Realistically, and everyone knows it, most software has a few key contributors, if not one.
No one is incentivized to work for you, for free, for your own exclusive profit.
Reddit shows
people will do this in exchange for power over others.
Open source ate a lot of lunches.
I just hate this phrase.
This logic is rooted in a deeper notion of ownership over the software, which is both subtle and very important. This is a kind of auteur theory of software. The notion is that the software they build belongs to them.
I don't disagree with them either. My software is Free Software, but it's mine too.
They possess a sense of ownership over the software, which comes with a set of moral and perhaps legal rights to the software, which, importantly, are withheld from any entity other than themselves. The “developers” enjoy this special relationship with the project – the “developers” being the special class of person entitled to this sense of ownership and the class to whom the up-and-coming source-available movements make an appeal, in the sense of “pay the developers” – and third-party entities who work on the source code are merely “contributors”, though they apply the same skills and labor to the project as the “developers” do.
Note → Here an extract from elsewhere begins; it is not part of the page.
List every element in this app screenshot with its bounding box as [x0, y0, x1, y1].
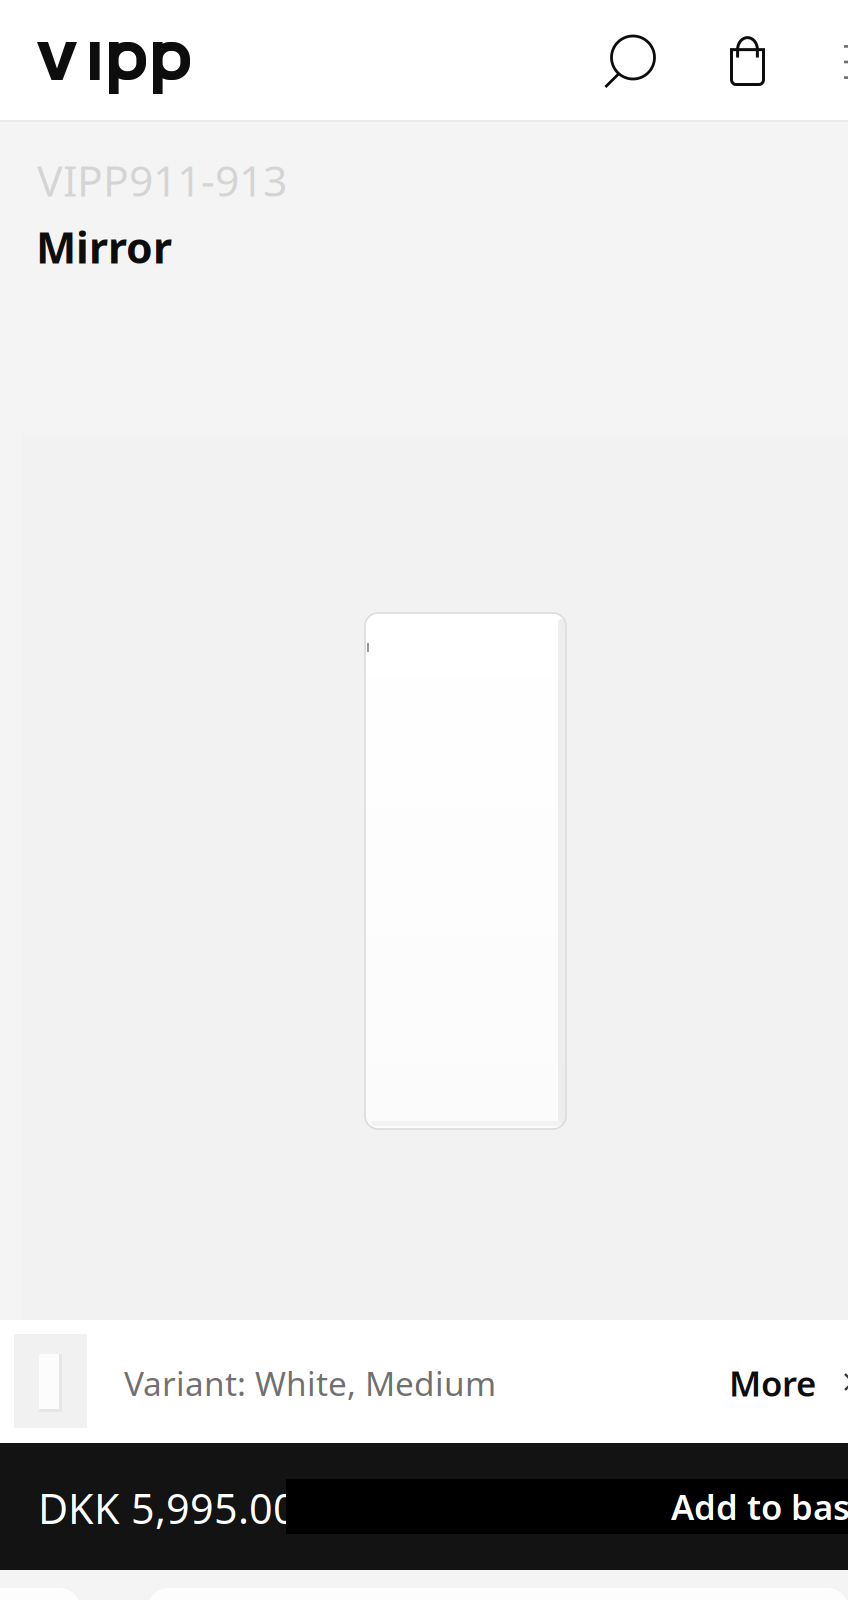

The very distinction between “first-party” and “third-party” developers is contingent on this “auteur” worldview.
I get the impression Drew's upset about how this worldview interferes with the infiltration of projects.
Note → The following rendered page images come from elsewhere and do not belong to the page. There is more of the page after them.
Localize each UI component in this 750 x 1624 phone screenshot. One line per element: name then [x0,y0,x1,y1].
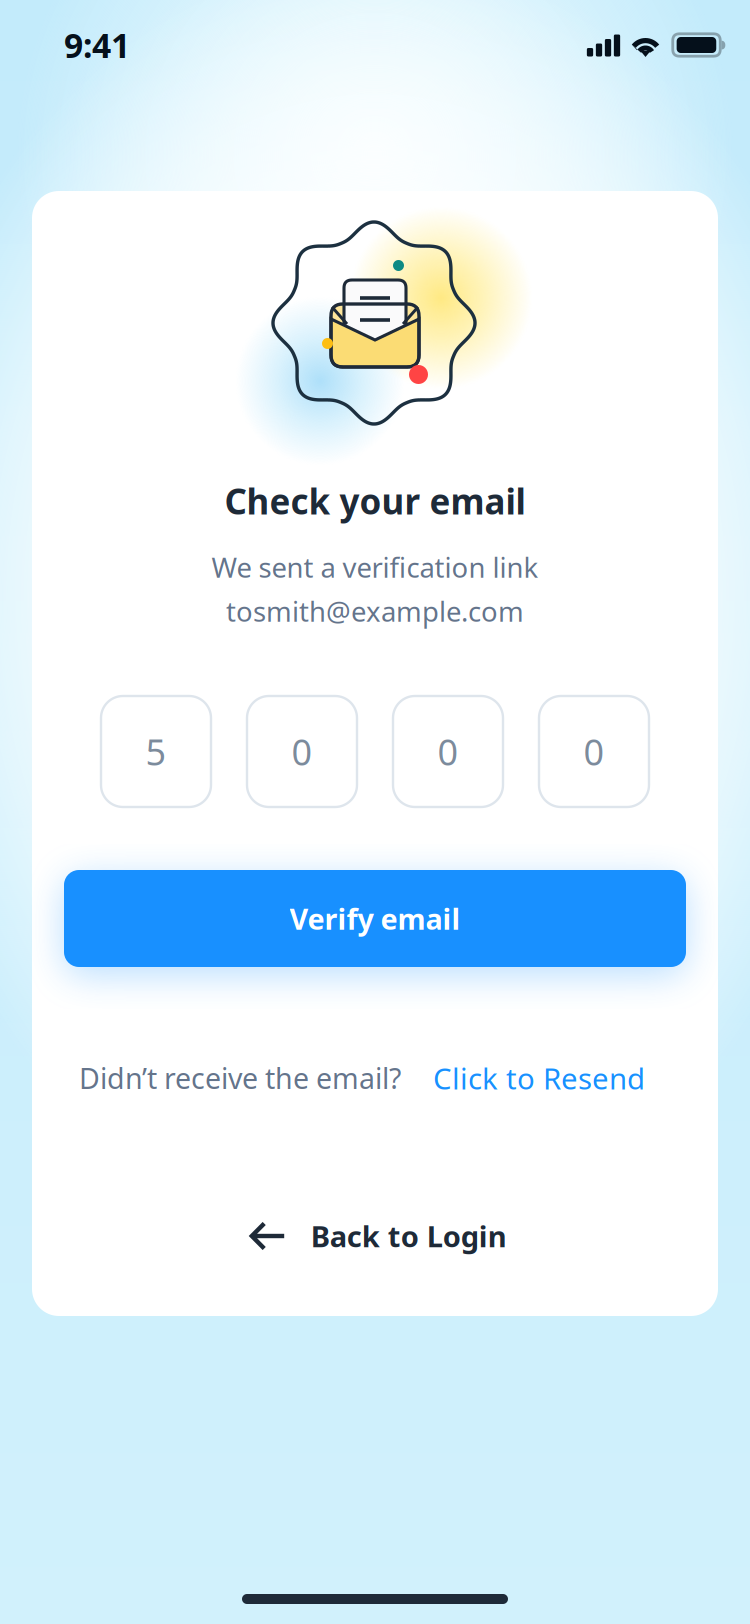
button[interactable]: Digit 0 [247,696,357,807]
staticText: Verify email [290,899,460,938]
button[interactable]: Digit 0 [393,696,503,807]
staticText: 0 [438,727,458,776]
staticText: Check your email [224,477,526,525]
button[interactable]: Back to Login [249,1216,507,1256]
staticText: Click to Resend [433,1058,645,1098]
staticText: We sent a verification link [212,548,538,586]
staticText: 0 [584,727,604,776]
staticText: 5 [146,727,166,776]
button[interactable]: Verify email [64,870,686,967]
staticText: 0 [292,727,312,776]
staticText: Didn’t receive the email? [79,1059,401,1098]
staticText: tosmith@example.com [226,592,524,630]
button[interactable]: Digit 0 [539,696,649,807]
button[interactable]: Click to Resend [433,1058,645,1098]
staticText: Back to Login [311,1216,507,1256]
staticText: 9:41 [64,22,130,68]
button[interactable]: Digit 5 [101,696,211,807]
This is quite different from how most open source projects have found their wins. If Linux can be said to belong to anyone, it belongs to everyone.
So true, Drew, the Linux kernel belongs to
Asahi Lina just as much as to Linus Torvalds.
I like to think of software with a single primary author, like TeX by Donald Knuth, as a counter example to this article. Anyway, let's move on:
https://drewdevault.com/2024/08/30/2024-08-30-Rust-in-Linux-revisited.html (
archive)
I could swear he thought himself to be nice when he heavily implied Richard Stallman to be a pedophile, but I won't bother checking. I'll be nice too, Drew.
Two years ago, seeing the Rust-for-Linux project starting to get the ball rolling, I wrote “Does Rust belong in the Linux kernel?”, penning a conclusion consistent with Betteridge’s law of headlines.
Stop linking to fucking Wikipedia.
The people working on Rust-for-Linux are incredibly smart, talented, and passionate developers who have their eyes set on a goal and are tirelessly working towards it – and, as time has shown, with a great deal of patience.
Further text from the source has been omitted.